12. Chapter 3 – The Committee System: Under these provisions, the Secretary of State has the power to prohibit delegation of functions. This is not felt to be necessary under Localism and each Local Authority should determine its own objectives with regard to the Committee System. Likewise, it should be a matter for those Authorities to determine the type of Overview and Scrutiny arrangements that they want and it should be left to those Local Authorities to determine within the broad parameters of the powers prescribed to Overview and Scrutiny Committees under the Executive - Leader and Cabinet and Elected Mayor and Cabinet - Models.

13 Chapter 4 – Changing Governance Arrangements:

(a) These provisions require the Local Authority to publish in one or more newspapers circulating in its area an appropriate notice. Publication should be left to the determination of the Local Authorities and not prescribed with regard to local newspapers as adverts in the same are quite costly and do not reach all sections of the local community.

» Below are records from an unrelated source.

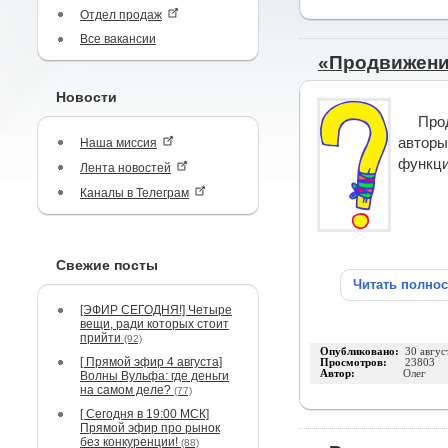
Отдел продаж
Все вакансии
«Продвижение
Новости
Про
авторы
Наша миссия
функци
Лента новостей
Каналы в Телеграм
Свежие посты
Читать полно
[ЭФИР СЕГОДНЯ!] Четыре
вещи, ради которых стоит
прийти
(92)
Опубликовано:
30 авгус
[ Прямой эфир 4 августа]
Просмотров:
23803
Автор:
Олег
Волны Вульфа: где деньги
на самом деле?
(77)
[ Сегодня в 19:00 МСК]
Прямой эфир про рынок
без конкуренции!
(88)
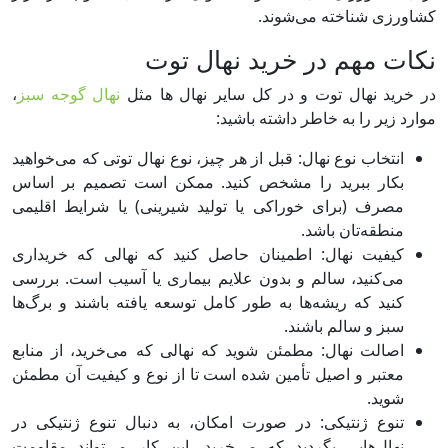
کشاورزی شناخته می‌شوند.
نکات مهم در خرید نهال توت
در خرید نهال توت و در کل سایر نهال ها مثل
نهال گوجه سبز
،
موارد زیر را به خاطر داشته باشید:
انتخاب نوع نهال: قبل از هر چیز، نوع نهال توتی که می‌خواهید
بکار ببرید را مشخص کنید. ممکن است تصمیم بر اساس
مصرف (برای خوراکی یا تولید شیرینی) یا شرایط اقلیمی
منطقه‌تان باشد.
کیفیت نهال: اطمینان حاصل کنید که نهالی که خریداری
می‌کنید، سالم و بدون علایم بیماری یا آسیب است. بررسی
کنید که ریشه‌ها به طور کامل توسعه یافته باشند و برگ‌ها
سبز و سالم باشند.
اصالت نهال: مطمئن شوید که نهالی که می‌خرید، از منابع
معتبر و اصیل تأمین شده است تا از نوع و کیفیت آن مطمئن
شوید.
تنوع ژنتیکی: در صورت امکان، به دنبال تنوع ژنتیکی در
نهال‌هایی بگردید که می‌خرید. این کار می‌تواند مقاومت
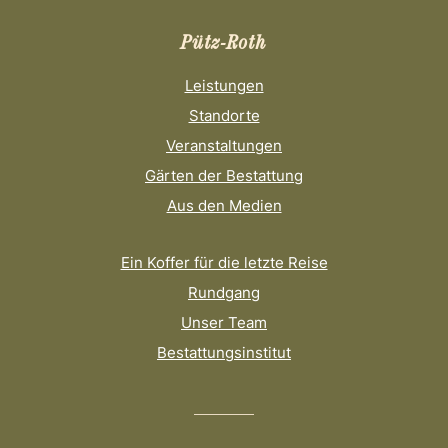
Pütz-Roth
Leistungen
Standorte
Veranstaltungen
Gärten der Bestattung
Aus den Medien
Ein Koffer für die letzte Reise
Rundgang
Unser Team
Bestattungsinstitut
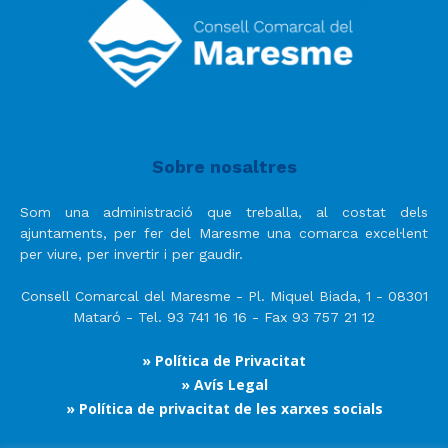
Sobre nosaltres
Som una administració que treballa, al costat dels
ajuntaments, per fer del Maresme una comarca excel·lent
per viure, per invertir i per gaudir.
Consell Comarcal del Maresme - Pl. Miquel Biada, 1 - 08301
Mataró - Tel. 93 741 16 16 - Fax 93 757 21 12
» Política de Privacitat
» Avís Legal
» Política de privacitat de les xarxes socials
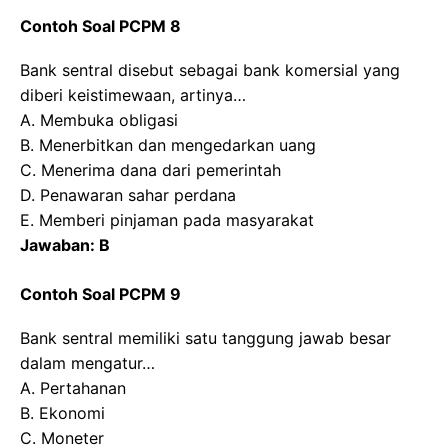
Contoh Soal PCPM 8
Bank sentral disebut sebagai bank komersial yang
diberi keistimewaan, artinya…
A. Membuka obligasi
B. Menerbitkan dan mengedarkan uang
C. Menerima dana dari pemerintah
D. Penawaran sahar perdana
E. Memberi pinjaman pada masyarakat
Jawaban: B
Contoh Soal PCPM 9
Bank sentral memiliki satu tanggung jawab besar
dalam mengatur…
A. Pertahanan
B. Ekonomi
C. Moneter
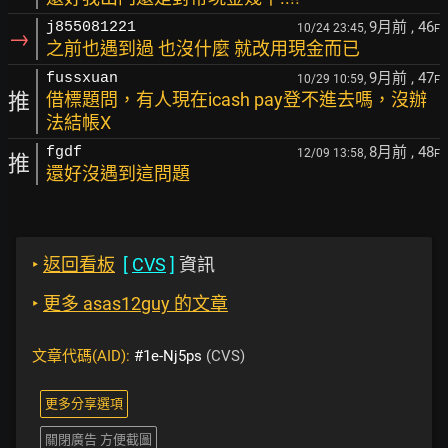
9月前
, 46
j855081221
10/24 23:45,
F
→
之前也遇到過 也沒什麼 就改用現金而已
9月前
, 47
fussxuan
10/29 10:59,
F
推
借標題問，有人現在icash pay登不進去嗎，沒辦
法結帳X
8月前
, 48
fgdf
12/09 13:58,
F
推
還好沒遇到這問題
‣
返回看板
[
CVS
]
資訊
‣
更多 asas12guy 的文章
文章代碼(AID):
#1e-Nj5ps
(CVS)
更多分享選項
關閉廣告 方便截圖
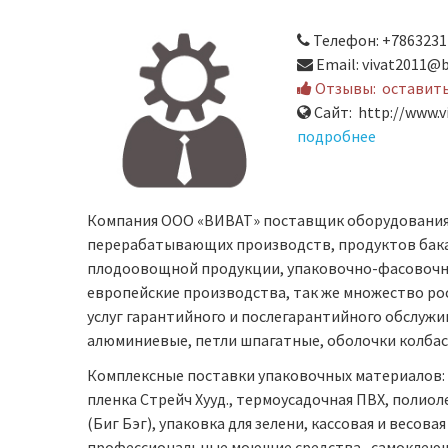
Телефон: +7863231
Email: vivat2011@b
Отзывы:
оставит
Сайт: http://www.vi
подробнее
Компания ООО «ВИВАТ» поставщик оборудования 
перерабатывающих производств, продуктов бака
плодоовощной продукции, упаковочно-фасовочног
европейские производства, так же множество ро
услуг гарантийного и послегарантийного обслуж
алюминиевые, петли шпагатные, оболочки колбас
Комплексные поставки упаковочных материалов:
пленка Стрейч Хууд., термоусадочная ПВХ, полио
(Биг Бэг), упаковка для зелени, кассовая и весова
профессиональные моющие средства , самоклеющ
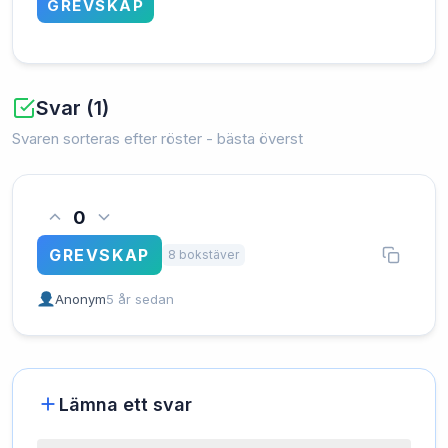
GREVSKAP
Svar (1)
Svaren sorteras efter röster - bästa överst
0
GREVSKAP
8 bokstäver
Anonym
5 år sedan
Lämna ett svar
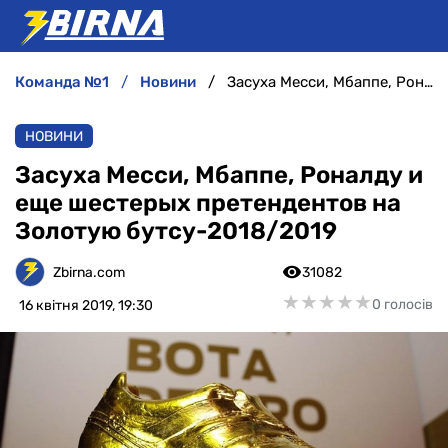
команда №1
новини
Засуха Месси, Мбаппе, Роналду и еще шестерых претендентов на Золотую бутсу-2018/2019
НОВИНИ
НОВИНИ
АНАЛІТИКА
Засуха Месси, Мбаппе, Роналду и
еще шестерых претендентов на
ІНТЕРВ'Ю
Золотую бутсу-2018/2019
РІЗНЕ
Zbirna.com
31082
★
★
★
★
★
★
★
★
★
★
0 голосів
16 квітня 2019, 19:30
БУКМЕКЕРИ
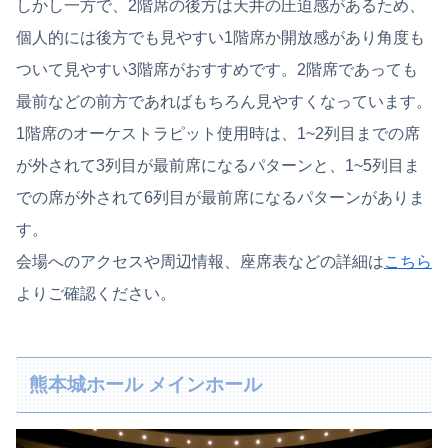
しかし一方で、2階席の後方は天井の圧迫感があるため、
個人的には後方でも見やすい1階席か開放感があり角度も
ついて見やすい3階席がおすすめです。2階席であっても
最前などの前方であればもちろん見やすくなっています。
1階席のオーケストラピット使用時は、1~2列目までの席
が外されて3列目が最前席になるパターンと、1~5列目ま
での席が外されて6列目が最前席になるパターンがありま
す。
会場へのアクセスや周辺情報、座席表などの詳細は
こちら
よりご確認ください。
熊本城ホール メインホール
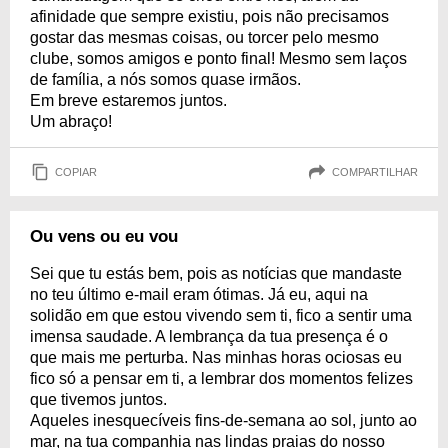
afinidade que sempre existiu, pois não precisamos
gostar das mesmas coisas, ou torcer pelo mesmo
clube, somos amigos e ponto final! Mesmo sem laços
de família, a nós somos quase irmãos.
Em breve estaremos juntos.
Um abraço!
COPIAR
COMPARTILHAR
Ou vens ou eu vou
Sei que tu estás bem, pois as notícias que mandaste
no teu último e-mail eram ótimas. Já eu, aqui na
solidão em que estou vivendo sem ti, fico a sentir uma
imensa saudade. A lembrança da tua presença é o
que mais me perturba. Nas minhas horas ociosas eu
fico só a pensar em ti, a lembrar dos momentos felizes
que tivemos juntos.
Aqueles inesquecíveis fins-de-semana ao sol, junto ao
mar, na tua companhia nas lindas praias do nosso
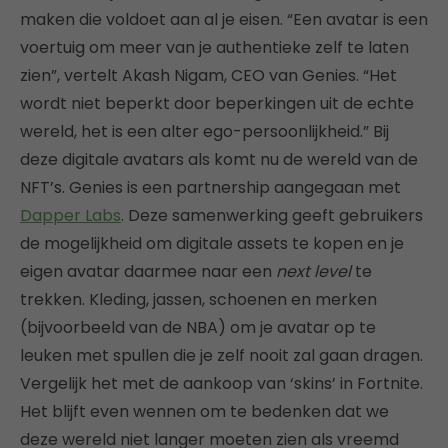
maken die voldoet aan al je eisen. “Een avatar is een
voertuig om meer van je authentieke zelf te laten
zien”, vertelt Akash Nigam, CEO van Genies. “Het
wordt niet beperkt door beperkingen uit de echte
wereld, het is een alter ego-persoonlijkheid.” Bij
deze digitale avatars als komt nu de wereld van de
NFT’s. Genies is een partnership aangegaan met
Dapper Labs
. Deze samenwerking geeft gebruikers
de mogelijkheid om digitale assets te kopen en je
eigen avatar daarmee naar een
next level
te
trekken. Kleding, jassen, schoenen en merken
(bijvoorbeeld van de NBA) om je avatar op te
leuken met spullen die je zelf nooit zal gaan dragen.
Vergelijk het met de aankoop van ‘skins’ in Fortnite.
Het blijft even wennen om te bedenken dat we
deze wereld niet langer moeten zien als vreemd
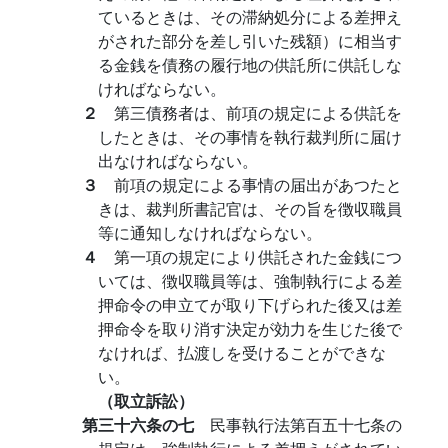
ているときは、その滞納処分による差押え
がされた部分を差し引いた残額）に相当す
る金銭を債務の履行地の供託所に供託しな
ければならない。
２
第三債務者は、前項の規定による供託を
したときは、その事情を執行裁判所に届け
出なければならない。
３
前項の規定による事情の届出があつたと
きは、裁判所書記官は、その旨を徴収職員
等に通知しなければならない。
４
第一項の規定により供託された金銭につ
いては、徴収職員等は、強制執行による差
押命令の申立てが取り下げられた後又は差
押命令を取り消す決定が効力を生じた後で
なければ、払渡しを受けることができな
い。
（取立訴訟）
第三十六条の七
民事執行法第百五十七条の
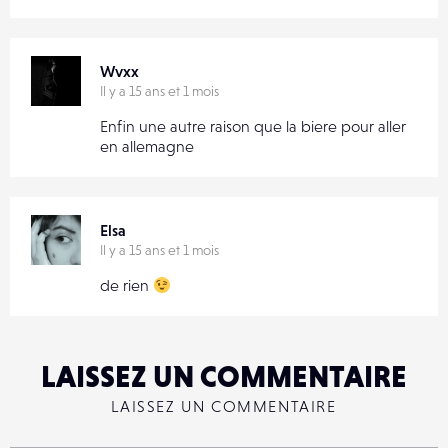
Wvxx
Il y a 15 ans et 1 mois
Enfin une autre raison que la biere pour aller
en allemagne
Elsa
Il y a 15 ans et 1 mois
de rien
LAISSEZ UN COMMENTAIRE
LAISSEZ UN COMMENTAIRE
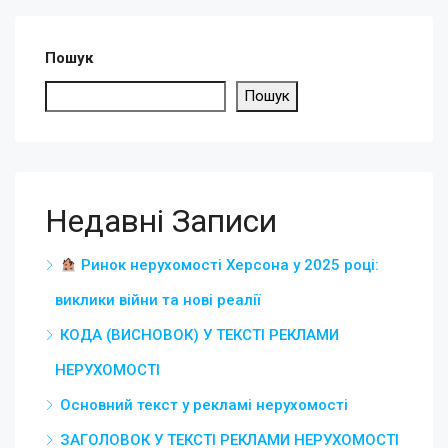
Пошук
Пошук
Недавні Записи
Ринок нерухомості Херсона у 2025 році:
виклики війни та нові реалії
КОДА (ВИСНОВОК) У ТЕКСТІ РЕКЛАМИ
НЕРУХОМОСТІ
Основний текст у рекламі нерухомості
ЗАГОЛОВОК У ТЕКСТІ РЕКЛАМИ НЕРУХОМОСТІ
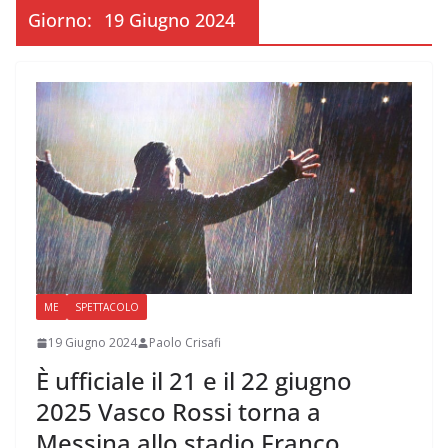
Giorno:
19 Giugno 2024
ME
SPETTACOLO
19 Giugno 2024
Paolo Crisafi
È ufficiale il 21 e il 22 giugno
2025 Vasco Rossi torna a
Messina allo stadio Franco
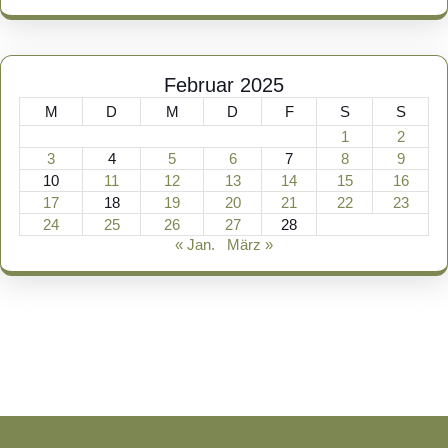
Februar 2025
M
D
M
D
F
S
S
1
2
3
4
5
6
7
8
9
10
11
12
13
14
15
16
17
18
19
20
21
22
23
24
25
26
27
28
« Jan.
März »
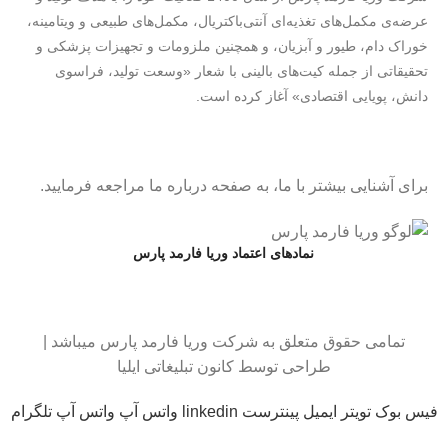
عرضه‌ی مکمل‌های تغذیه‌ای آنتی‌باکتریال، مکمل‌های طبیعی و ویتامینه،
خوراک دام، طیور و آبزیان، و همچنین ملزومات و تجهیزات پزشکی و
تحقیقاتی از جمله کیت‌های بالینی با شعار
«وسعت تولید، فراسوی
دانش، پویایی اقتصادی»
آغاز کرده است.
برای آشنایی بیشتر با ما، به صفحه درباره ما مراجعه فرمایید.
نمادهای اعتماد وریا فارمد پارس
تمامی حقوق متعلق به شرکت وریا فارمد پارس میباشد |
طراحی توسط کانون تبلیغاتی ایلیا
فیس بوک
تویتر
ایمیل
پینترست
linkedin
واتس آپ
واتس آپ
تلگرام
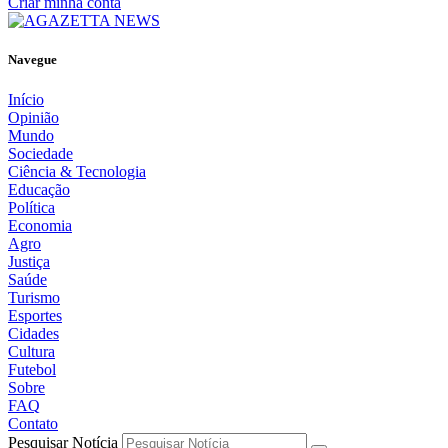
Criar minha conta
Navegue
Início
Opinião
Mundo
Sociedade
Ciência & Tecnologia
Educação
Política
Economia
Agro
Justiça
Saúde
Turismo
Esportes
Cidades
Cultura
Futebol
Sobre
FAQ
Contato
Pesquisar Notícia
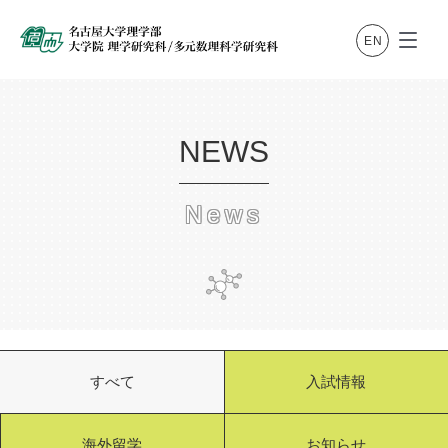
NEWS
News
すべて
入試情報
海外留学
お知らせ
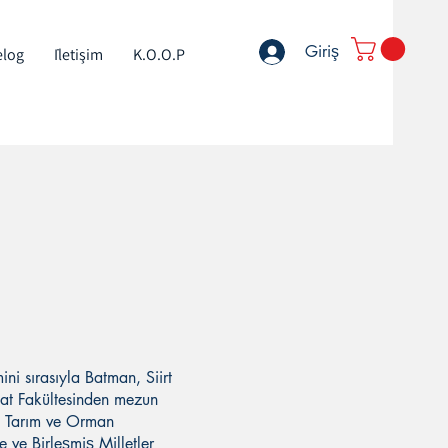
Giriş
elog
İletişim
K.O.O.P
mini sırasıyla Batman, Siirt
aat Fakültesinden mezun
r. Tarım ve Orman
 ve Birleşmiş Milletler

(b) Where a referendum for an Elected Mayor is held, the Council must pass a resolution to implement the new governance arrangements within a period of 28 days of a referendum outcome. In terms of the petition and threshold for a referendum, it remains, for the time being, at 5% of the number of Local Government electors. However, the Impact Assessment "creating Executive Mayors in the 12 largest English cities" on page 9 at sub-paragraph (h) gives a clear steer that the Government "now proposes to reduce, by regulations, the petition threshold for instigating mayoral referendums from 5% to 1% of the electorate". The Government is asked to resist such a move, as the 5% limit has stood the test of time and continues to be appropriate to avoid unnecessary expenditure.

I hope the above contributions are of some assistance to your Committee and confirm that our Bar Association has no objection to the publication of this submission.

The Bar Association represents barristers employed in Local Government and the Public Services. The Bar Association is a direct successor of the Society of Local Government Barristers, which had been in existence since 1945, and of the Bar Association of Local Government, which had been formed in 1977. We currently have a membership database that exceeds 110 members.